[[ DATA TO PROCESS open ]]

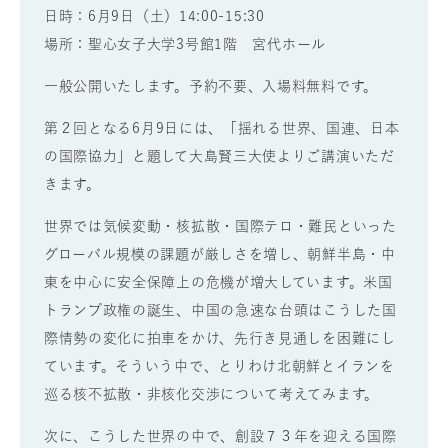
日時：
6
月
9
日（土）
14:00-15:30
場所：聖心女子大学
3
号館
1
階 宮代ホール
一般公開いたします。予約不要、入場料無料です。
第２回となる
6
月
9
日には、
「揺れる世界、国連、日本
の国際協力」
と題して大島賢三大使よりご講演いただ
きます。
世界では気候変動・核拡散・国際テロ・難民といった
グローバル規模の課題が厳しさを増し、朝鮮半島・中
東を中心に安全保障上の危機が増大しています。米国
トランプ政権の誕生、中国の急速な台頭はこうした国
際情勢の変化に拍車をかけ、先行き見通しを困難にし
ています。そういう中で、とりわけ北朝鮮とイランを
巡る核不拡散・非核化交渉について考えてみます。
次に、こうした世界の中で、創設７３年を迎える国際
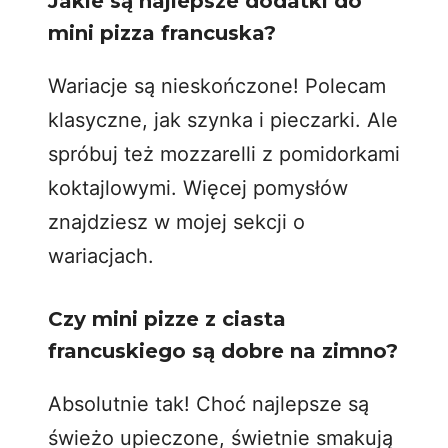
Jakie są najlepsze dodatki do
mini pizza francuska?
Wariacje są nieskończone! Polecam
klasyczne, jak szynka i pieczarki. Ale
spróbuj też mozzarelli z pomidorkami
koktajlowymi. Więcej pomysłów
znajdziesz w mojej sekcji o
wariacjach.
Czy mini pizze z ciasta
francuskiego są dobre na zimno?
Absolutnie tak! Choć najlepsze są
świeżo upieczone, świetnie smakują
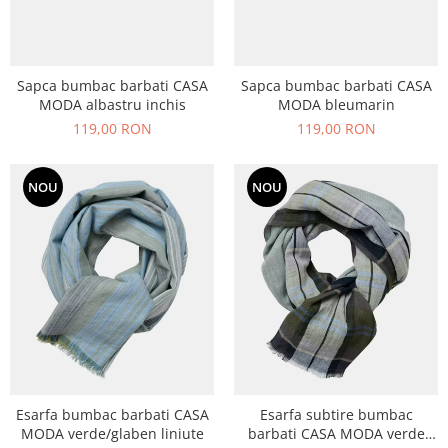
Sapca bumbac barbati CASA
Sapca bumbac barbati CASA
MODA albastru inchis
MODA bleumarin
119,00 RON
119,00 RON
NOU
NOU
Esarfa bumbac barbati CASA
Esarfa subtire bumbac
MODA verde/glaben liniute
barbati CASA MODA verde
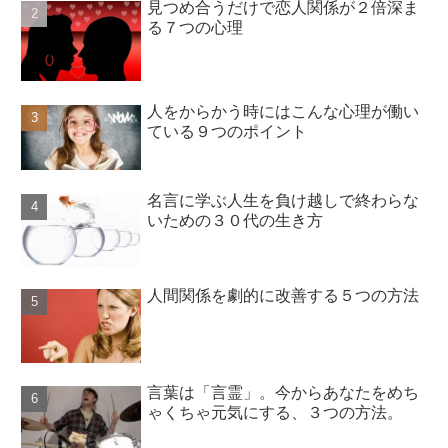
見つめ合うだけで恋人関係が２倍深ま
る７つの心理
人をからかう時にはこんな心理が働い
ている９つのポイント
名言に学ぶ人生を負け越しで終わらな
いための３０代の生き方
人間関係を劇的に改善する５つの方法
言葉は「言霊」。今からあなたをめち
ゃくちゃ元気にする、３つの方法。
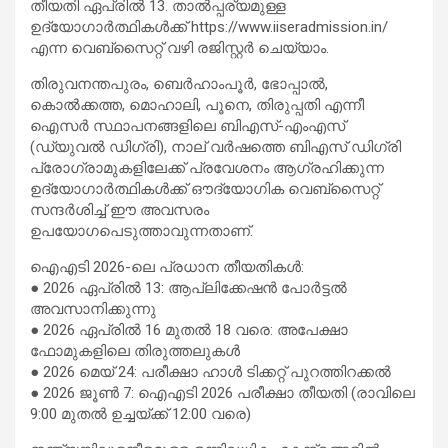
തീയതി ഏപ്രിൽ 13. താൽപ്പര്യമുള്ള
ഉദ്യോഗാർത്ഥികൾക്ക് https://www.iiseradmission.in/
എന്ന വെബ്സൈറ്റ് വഴി രജിസ്റ്റർ ചെയ്യാം.
തിരുവനന്തപുരം, ബെർഹാംപൂർ, ഭോപ്പാൽ,
കൊൽക്കത്ത, മൊഹാലി, പൂനെ, തിരുപ്പതി എന്നീ
ഐസർ സ്ഥാപനങ്ങളിലെ ബിഎസ്-എംഎസ്
(ഡ്യുവൽ ഡിഗ്രി), നാല് വർഷത്തെ ബിഎസ് ഡിഗ്രി
പ്രോഗ്രാമുകളിലേക്ക് പ്രവേശനം ആഗ്രഹിക്കുന്ന
ഉദ്യോഗാർത്ഥികൾക്ക് ഔദ്യോഗിക വെബ്സൈറ്റ്
സന്ദർശിച്ച് ഈ അവസരം
ഉപയോഗപെടുത്താവുന്നതാണ്.
ഐഎടി 2026-ലെ പ്രധാന തീയതികൾ:
● 2026 ഏപ്രിൽ 13: ആപ്ലിക്കേഷൻ പോർട്ടൽ
അവസാനിക്കുന്നു
● 2026 ഏപ്രിൽ 16 മുതൽ 18 വരെ: അപേക്ഷാ
ഫോമുകളിലെ തിരുത്തലുകൾ
● 2026 മെയ് 24: പരീക്ഷാ ഹാൾ ടിക്കറ്റ് പുറത്തിറക്കൽ
● 2026 ജൂൺ 7: ഐഎടി 2026 പരീക്ഷാ തീയതി (രാവിലെ
9:00 മുതൽ ഉച്ചയ്ക്ക് 12:00 വരെ)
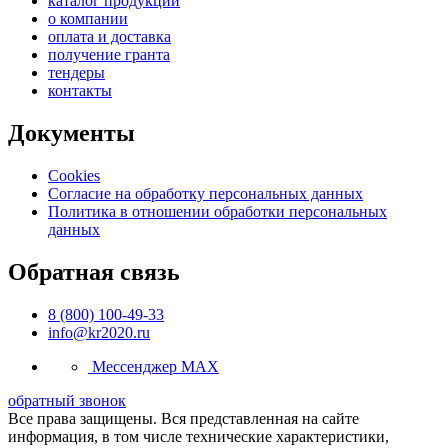
каталог продукции
о компании
оплата и доставка
получение гранта
тендеры
контакты
Документы
Cookies
Согласие на обработку персональных данных
Политика в отношении обработки персональных
данных
Обратная связь
8 (800) 100-49-33
info@kr2020.ru
Мессенджер MAX
обратный звонок
Все права защищены. Вся представленная на сайте
информация, в том числе технические характеристики,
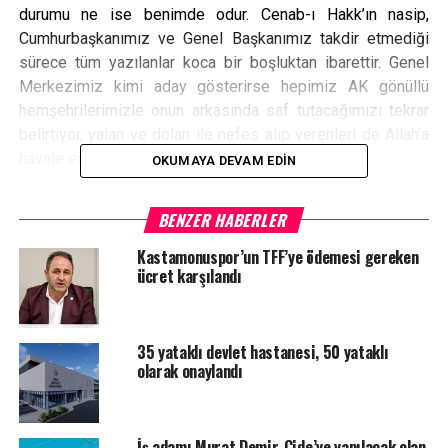
durumu ne ise benimde odur. Cenab-ı Hakk’ın nasip,
Cumhurbaşkanımız ve Genel Başkanımız takdir etmediği
sürece tüm yazılanlar koca bir boşluktan ibarettir. Genel
Merkezimiz kimi aday gösterirse hepimiz AK gönüllü
hemşehrilerimizle onun arkasında saf tutacağımızı tekrar
belirtiyor, yalan ve dolan ile nefes alıp verenleri de Allah’a
havale ediyorum”
OKUMAYA DEVAM EDIN
BENZER HABERLER
Kastamonuspor’un TFF’ye ödemesi gereken
YORUMLAR
ücret karşılandı
Facebook Yorumları
35 yataklı devlet hastanesi, 50 yataklı
ETIKETLER
MURAT DEMIR
olarak onaylandı
SONRAKI HABER
Kılıç: “Kuzeykent’te çok sayıda çalışma gerçekleştirdik”
İş adamı Murat Demir, Cide’ye yapılacak olan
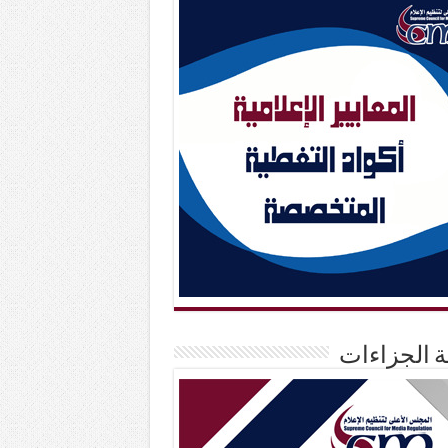
حة الجزاءات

[[ DATA TO PROCESS closed ]]

WORK INSTRUCTIONS: Output the records above in their entirety and exactly, leaving out all images.

ANSWER AREA:
日時：
6
月
9
日（土）
14:00-15:30
場所：聖心女子大学
3
号館
1
階 宮代ホール
一般公開いたします。予約不要、入場料無料です。
第２回となる
6
月
9
日には、
「揺れる世界、国連、日本
の国際協力」
と題して大島賢三大使よりご講演いただ
きます。
世界では気候変動・核拡散・国際テロ・難民といった
グローバル規模の課題が厳しさを増し、朝鮮半島・中
東を中心に安全保障上の危機が増大しています。米国
トランプ政権の誕生、中国の急速な台頭はこうした国
際情勢の変化に拍車をかけ、先行き見通しを困難にし
ています。そういう中で、とりわけ北朝鮮とイランを
巡る核不拡散・非核化交渉について考えてみます。
次に、こうした世界の中で、創設７３年を迎える国際
Jakie są najlepsze dodatki do
mini pizza francuska?
Wariacje są nieskończone! Polecam
klasyczne, jak szynka i pieczarki. Ale
spróbuj też mozzarelli z pomidorkami
koktajlowymi. Więcej pomysłów
znajdziesz w mojej sekcji o
wariacjach.
Czy mini pizze z ciasta
francuskiego są dobre na zimno?
Absolutnie tak! Choć najlepsze są
świeżo upieczone, świetnie smakują
Sapca bumbac barbati CASA
Sapca bumbac barbati CASA
MODA albastru inchis
MODA bleumarin
119,00 RON
119,00 RON
NOU
NOU
Esarfa bumbac barbati CASA
Esarfa subtire bumbac
MODA verde/glaben liniute
barbati CASA MODA verde
見つめ合うだけで恋人関係が２倍深ま
る７つの心理
人をからかう時にはこんな心理が働い
ている９つのポイント
名言に学ぶ人生を負け越しで終わらな
いための３０代の生き方
人間関係を劇的に改善する５つの方法
言葉は「言霊」。今からあなたをめち
ゃくちゃ元気にする、３つの方法。
തീയതി ഏപ്രിൽ 13. താൽപ്പര്യമുള്ള
ഉദ്യോഗാർത്ഥികൾക്ക് https://www.iiseradmission.in/
എന്ന വെബ്സൈറ്റ് വഴി രജിസ്റ്റർ ചെയ്യാം.
തിരുവനന്തപുരം, ബെർഹാംപൂർ, ഭോപ്പാൽ,
കൊൽക്കത്ത, മൊഹാലി, പൂനെ, തിരുപ്പതി എന്നീ
ഐസർ സ്ഥാപനങ്ങളിലെ ബിഎസ്-എംഎസ്
(ഡ്യുവൽ ഡിഗ്രി), നാല് വർഷത്തെ ബിഎസ് ഡിഗ്രി
പ്രോഗ്രാമുകളിലേക്ക് പ്രവേശനം ആഗ്രഹിക്കുന്ന
ഉദ്യോഗാർത്ഥികൾക്ക് ഔദ്യോഗിക വെബ്സൈറ്റ്
സന്ദർശിച്ച് ഈ അവസരം
ഉപയോഗപെടുത്താവുന്നതാണ്.
ഐഎടി 2026-ലെ പ്രധാന തീയതികൾ:
● 2026 ഏപ്രിൽ 13: ആപ്ലിക്കേഷൻ പോർട്ടൽ
അവസാനിക്കുന്നു
● 2026 ഏപ്രിൽ 16 മുതൽ 18 വരെ: അപേക്ഷാ
ഫോമുകളിലെ തിരുത്തലുകൾ
● 2026 മെയ് 24: പരീക്ഷാ ഹാൾ ടിക്കറ്റ് പുറത്തിറക്കൽ
● 2026 ജൂൺ 7: ഐഎടി 2026 പരീക്ഷാ തീയതി (രാവിലെ
9:00 മുതൽ ഉച്ചയ്ക്ക് 12:00 വരെ)
каталог продукции
о компании
оплата и доставка
получение гранта
тендеры
контакты
Документы
Cookies
Согласие на обработку персональных данных
Политика в отношении обработки персональных
данных
Обратная связь
8 (800) 100-49-33
info@kr2020.ru
Мессенджер MAX
обратный звонок
Все права защищены. Вся представленная на сайте
информация, в том числе технические характеристики,
durumu ne ise benimde odur. Cenab-ı Hakk’ın nasip,
Cumhurbaşkanımız ve Genel Başkanımız takdir etmediği
sürece tüm yazılanlar koca bir boşluktan ibarettir. Genel
Merkezimiz kimi aday gösterirse hepimiz AK gönüllü
hemşehrilerimizle onun arkasında saf tutacağımızı tekrar
belirtiyor, yalan ve dolan ile nefes alıp verenleri de Allah’a
havale ediyorum”
OKUMAYA DEVAM EDIN
BENZER HABERLER
Kastamonuspor’un TFF’ye ödemesi gereken
YORUMLAR
ücret karşılandı
Facebook Yorumları
35 yataklı devlet hastanesi, 50 yataklı
ETIKETLER
MURAT DEMIR
olarak onaylandı
SONRAKI HABER
Kılıç: “Kuzeykent’te çok sayıda çalışma gerçekleştirdik”
İş adamı Murat Demir, Cide’ye yapılacak olan
حة الجزاءات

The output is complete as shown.